"Do drugs do your head in?" was an unusual topic for an academic debate.
And when a local drug dealer joined in, it was clear this was something different.
Bristol University scientists had asked the community in the notoriously deprived St Paul's district to devise their own scientific debate. This was the result. Neuroscientists, psychiatrists and social scientists sat alongside Rastafarians and other members of the public, airing views in a local hall.
"It was inspiring," said Kathy Sykes, professor of the public understanding of science at the university. "We tried to make it as informal as possible.
Experts weren't called experts and only spoke for a couple of minutes."
Such events should not be one-offs, says Professor Sykes, who is urging Bristol to become the UK's first "Engaged University".
"People in St Paul's wanted to know why we were doing this and whether there was a hidden agenda," she said. "If we are going to really engage, it needs to be long term."

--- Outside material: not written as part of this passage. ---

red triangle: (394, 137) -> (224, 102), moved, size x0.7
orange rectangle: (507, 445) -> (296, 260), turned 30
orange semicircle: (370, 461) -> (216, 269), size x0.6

The Engaged University scheme has the full support of Bristol's senior managers. Heads of department are encouraged to help researchers who are committing considerable time to such activities by relieving them of other duties. Talking to the public may even be a plus point when it comes to promotion.
An engagement leaders group, with representatives from every faculty, meets regularly to promote initiatives and share best practice.
Professor Sykes stressed that talking publicly about research - and thinking about it in new ways - should benefit researchers.
But she said: "We are concentrating on improving the quality of talks. If someone is pretentious or incomprehensible, it can do more harm than good."
Dudley Shallcross, a reader in atmospheric chemistry at Bristol, holds workshops for schoolchildren who range from just four years old to teenagers in sixth form.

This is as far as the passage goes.